October 25, 2011 at 4:14 pm
The flats are currently being “done up”, giving locals another reason to resent them: power drills at 8am. I don’t know how audible they are in the building, but nearby…
November 16, 2011 at 2:33 pm
i live in the flats and the noise from the renovation is really bad but these flats have not been touched in 40 years since they were built and yeah the neighbours r bad but there is good to
November 17, 2011 at 11:06 am
I’d favour demolition rather than renovation! The building’s kind of grand but kind of hideous, and its major design flaw is the way it channels sound so somebody can play a CD at 2am, wake the whole street, but be unidentified.
But I’ve met some lovely people from the flats: it’s quite possible that the percentage of problem cases is no higher than any other local street/building, it’s just that the ones in there get natural amplification.
August 27, 2013 at 9:54 am
I grew up in the Banana Flats in the 60’s and 70. Loved it. Amazing memories and met some incredible people. Our neighbour, when he was pissed, used to use our balcony to climb into his balcony when he forgot his keys! As a kid this scared the hell out of me!
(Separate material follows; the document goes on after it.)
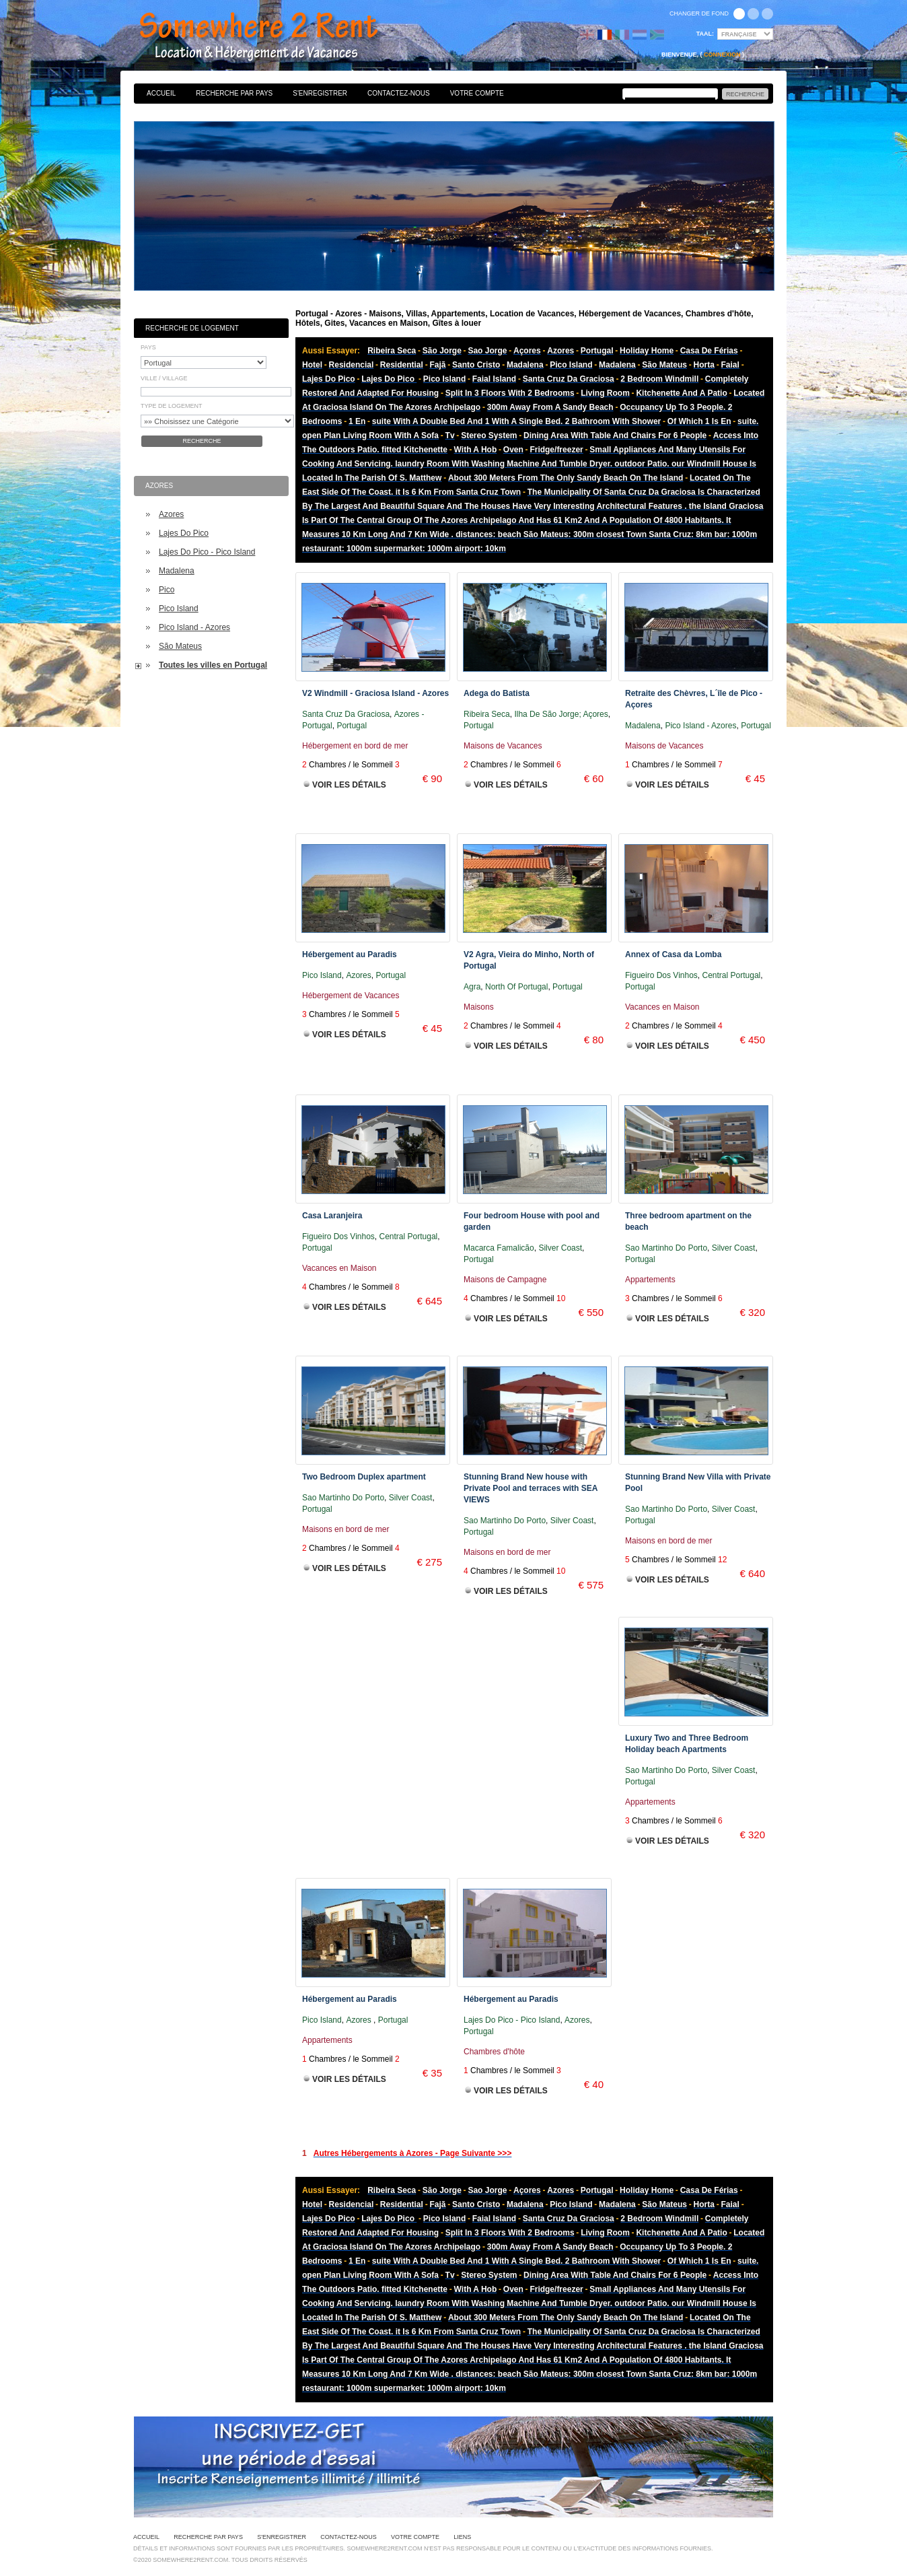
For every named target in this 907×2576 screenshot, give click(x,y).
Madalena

August 27, 2013 at 3:32 pm
What floor was he on? That does sound scary. I interrupted a break-in once by calling the police. Someone had pushed a wheelie bin up to the building at 3 am and climbed into a first floor flat. They did it so noisily they probably woke half the neighbourhood. Cops came, they stayed hid, the door was battered in and the dogs turned loose on them.